Rowan Moore profiles Zaha Hadid, the polarizing architect who's benefited exceedingly from the global appeal of "iconic" architecture. Has the thrust of her pioneering early work been lost amid the astonishing growth of her practice?
"Over the past decade or so [Hadid] has gone from being the Architect Who Never Got Anything Built to someone who can't stop building," writes Moore. "At the turn of the millennium she was still best known for winning at an early age the competition to design the Peak in Hong Kong, a leisure complex that was never realised, and for her martyrdom in Cardiff. . . . Now her office boasts 400 staff and 950 projects in 44 countries. Their work includes colossal developments in Changsha, China, and in Bratislava, a large luxury villa in Moscow and a role advising on the airport that Boris Johnson would like to build in the Thames Estuary."
Moore chronicles some of the personal and professional dramas that have contributed to her mythology - the extraordinary demands, the stories of projects won and lost, and the stunning designs.

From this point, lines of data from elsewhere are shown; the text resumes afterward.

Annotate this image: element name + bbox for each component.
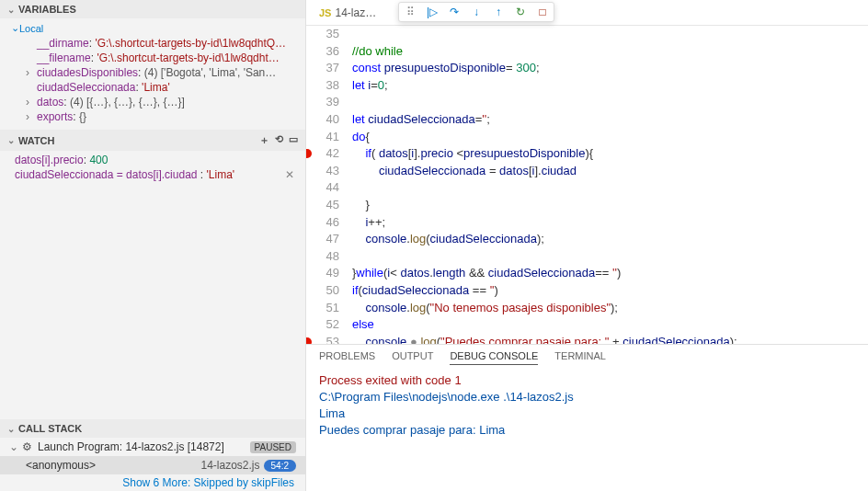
step-over-icon[interactable]: ↷ xyxy=(447,5,462,19)
line-number[interactable]: 40 xyxy=(306,111,339,129)
watch-body: datos[i].precio: 400ciudadSeleccionada =… xyxy=(0,151,305,188)
editor-area: JS 14-laz… ⠿ |▷ ↷ ↓ ↑ ↻ □ 35363738394041… xyxy=(306,0,868,491)
variable-row[interactable]: __dirname: 'G:\.shortcut-targets-by-id\1… xyxy=(0,36,305,51)
code-lines[interactable]: //do whileconst presupuestoDisponible= 3… xyxy=(352,26,868,344)
bottom-tabs: PROBLEMSOUTPUTDEBUG CONSOLETERMINAL xyxy=(306,345,868,367)
code-line[interactable] xyxy=(352,94,868,111)
paused-badge: PAUSED xyxy=(250,441,296,453)
stop-icon[interactable]: □ xyxy=(535,5,550,19)
variables-local-header[interactable]: ⌄ Local xyxy=(0,20,305,36)
debug-sidebar: ⌄ VARIABLES ⌄ Local __dirname: 'G:\.shor… xyxy=(0,0,306,491)
code-line[interactable]: console.● log("Puedes comprar pasaje par… xyxy=(352,334,868,344)
code-line[interactable]: ciudadSeleccionada = datos[i].ciudad xyxy=(352,163,868,180)
line-number[interactable]: 53 xyxy=(306,334,339,344)
code-line[interactable] xyxy=(352,248,868,266)
editor-tab[interactable]: JS 14-laz… xyxy=(312,3,383,23)
callstack-header[interactable]: ⌄ CALL STACK xyxy=(0,419,305,438)
code-line[interactable]: console.log(ciudadSeleccionada); xyxy=(352,231,868,248)
line-number[interactable]: 48 xyxy=(306,248,339,266)
callstack-skip-link[interactable]: Show 6 More: Skipped by skipFiles xyxy=(0,474,305,491)
code-line[interactable]: }while(i< datos.length && ciudadSeleccio… xyxy=(352,265,868,282)
variable-row[interactable]: ciudadSeleccionada: 'Lima' xyxy=(0,80,305,95)
restart-icon[interactable]: ↻ xyxy=(513,5,528,19)
variable-row[interactable]: ›datos: (4) [{…}, {…}, {…}, {…}] xyxy=(0,95,305,109)
line-number[interactable]: 41 xyxy=(306,129,339,146)
watch-add-icon[interactable]: ＋ xyxy=(259,133,269,147)
variables-body: ⌄ Local __dirname: 'G:\.shortcut-targets… xyxy=(0,18,305,130)
callstack-frame-row[interactable]: <anonymous> 14-lazos2.js 54:2 xyxy=(0,456,305,474)
chevron-down-icon: ⌄ xyxy=(9,440,18,453)
code-line[interactable]: if(ciudadSeleccionada == '') xyxy=(352,282,868,300)
chevron-down-icon: ⌄ xyxy=(7,5,15,15)
code-line[interactable]: else xyxy=(352,316,868,334)
bottom-panel: PROBLEMSOUTPUTDEBUG CONSOLETERMINAL Proc… xyxy=(306,344,868,491)
code-line[interactable]: } xyxy=(352,197,868,214)
console-line: Process exited with code 1 xyxy=(319,372,855,389)
code-line[interactable]: do{ xyxy=(352,129,868,146)
line-number[interactable]: 51 xyxy=(306,300,339,317)
line-number[interactable]: 47 xyxy=(306,231,339,248)
line-number[interactable]: 38 xyxy=(306,77,339,95)
code-line[interactable]: //do while xyxy=(352,43,868,61)
watch-remove-icon[interactable]: ✕ xyxy=(281,168,298,181)
breakpoint-icon[interactable] xyxy=(306,337,312,344)
code-line[interactable] xyxy=(352,26,868,43)
line-gutter[interactable]: 3536373839404142434445464748495051525354… xyxy=(306,26,352,344)
watch-row[interactable]: datos[i].precio: 400 xyxy=(0,153,305,167)
chevron-down-icon: ⌄ xyxy=(11,22,19,34)
code-line[interactable]: i++; xyxy=(352,214,868,232)
step-out-icon[interactable]: ↑ xyxy=(491,5,506,19)
code-line[interactable]: let ciudadSeleccionada=''; xyxy=(352,111,868,129)
code-editor[interactable]: 3536373839404142434445464748495051525354… xyxy=(306,26,868,344)
bottom-tab[interactable]: DEBUG CONSOLE xyxy=(450,350,538,365)
line-number[interactable]: 39 xyxy=(306,94,339,111)
breakpoint-icon[interactable] xyxy=(306,149,312,158)
code-line[interactable]: let i=0; xyxy=(352,77,868,95)
debug-toolbar[interactable]: ⠿ |▷ ↷ ↓ ↑ ↻ □ xyxy=(398,2,554,22)
watch-refresh-icon[interactable]: ⟲ xyxy=(275,133,283,147)
callstack-launch-row[interactable]: ⌄ ⚙ Launch Program: 14-lazos2.js [14872]… xyxy=(0,438,305,456)
line-number[interactable]: 49 xyxy=(306,265,339,282)
line-number[interactable]: 44 xyxy=(306,179,339,197)
line-number[interactable]: 52 xyxy=(306,316,339,334)
line-number[interactable]: 43 xyxy=(306,163,339,180)
variable-row[interactable]: __filename: 'G:\.shortcut-targets-by-id\… xyxy=(0,51,305,65)
line-number[interactable]: 36 xyxy=(306,43,339,61)
watch-collapse-icon[interactable]: ▭ xyxy=(289,133,298,147)
callstack-title: CALL STACK xyxy=(18,423,82,434)
bottom-tab[interactable]: PROBLEMS xyxy=(319,350,375,365)
watch-header[interactable]: ⌄ WATCH ＋ ⟲ ▭ xyxy=(0,130,305,151)
console-line: Puedes comprar pasaje para: Lima xyxy=(319,422,855,439)
line-number[interactable]: 35 xyxy=(306,26,339,43)
chevron-down-icon: ⌄ xyxy=(7,424,15,434)
bottom-tab[interactable]: TERMINAL xyxy=(554,350,606,365)
bottom-tab[interactable]: OUTPUT xyxy=(392,350,433,365)
variable-row[interactable]: ›ciudadesDisponibles: (4) ['Bogota', 'Li… xyxy=(0,65,305,80)
chevron-down-icon: ⌄ xyxy=(7,135,15,145)
debug-console-output[interactable]: Process exited with code 1C:\Program Fil… xyxy=(306,367,868,444)
code-line[interactable]: const presupuestoDisponible= 300; xyxy=(352,60,868,77)
grip-icon[interactable]: ⠿ xyxy=(403,5,417,19)
gear-icon: ⚙ xyxy=(22,440,32,453)
variables-list: __dirname: 'G:\.shortcut-targets-by-id\1… xyxy=(0,36,305,124)
console-line: Lima xyxy=(319,405,855,422)
variables-header[interactable]: ⌄ VARIABLES xyxy=(0,0,305,18)
step-into-icon[interactable]: ↓ xyxy=(469,5,484,19)
code-line[interactable]: console.log("No tenemos pasajes disponib… xyxy=(352,300,868,317)
code-line[interactable] xyxy=(352,179,868,197)
line-number[interactable]: 45 xyxy=(306,197,339,214)
line-number[interactable]: 42 xyxy=(306,145,339,163)
editor-tab-row: JS 14-laz… ⠿ |▷ ↷ ↓ ↑ ↻ □ xyxy=(306,0,868,26)
watch-title: WATCH xyxy=(18,135,55,146)
line-number[interactable]: 50 xyxy=(306,282,339,300)
variable-row[interactable]: ›exports: {} xyxy=(0,109,305,124)
line-number[interactable]: 46 xyxy=(306,214,339,232)
js-file-icon: JS xyxy=(319,7,331,18)
callstack-body: ⌄ ⚙ Launch Program: 14-lazos2.js [14872]… xyxy=(0,438,305,491)
frame-location-badge: 54:2 xyxy=(264,460,296,472)
code-line[interactable]: if( datos[i].precio <presupuestoDisponib… xyxy=(352,145,868,163)
continue-icon[interactable]: |▷ xyxy=(425,5,440,19)
line-number[interactable]: 37 xyxy=(306,60,339,77)
console-line: C:\Program Files\nodejs\node.exe .\14-la… xyxy=(319,389,855,405)
watch-row[interactable]: ciudadSeleccionada = datos[i].ciudad : '… xyxy=(0,167,305,182)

"Behind these stories questions recur: does her success, her associations with the mighty, her splendour, mean that she is losing touch with the complexities and contradictions that were once part of her work? Is she now in danger of favouring the spectacular to the exclusion of the dirty realities of cities, in which she used to profess an interest? If she has been dominating/generous, and grand/earthy, is the first half of each pairing now ascendant?"